### What is being asked
When the word "gnetha" shows up in a line of the records below, copy that line.
Task inputs START
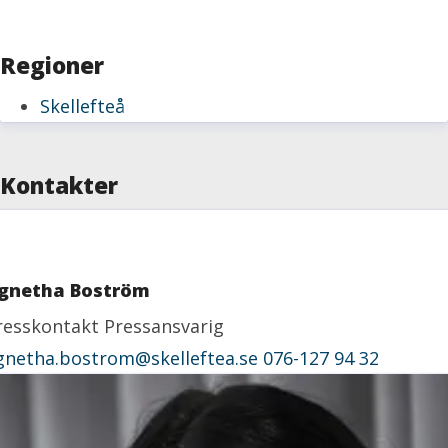
Regioner
Skellefteå
Kontakter
gnetha Boström
resskontakt
Pressansvarig
gnetha.bostrom@skelleftea.se
076-127 94 32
Task inputs END
### Answer to the problem
gnetha Boström
gnetha.bostrom@skelleftea.se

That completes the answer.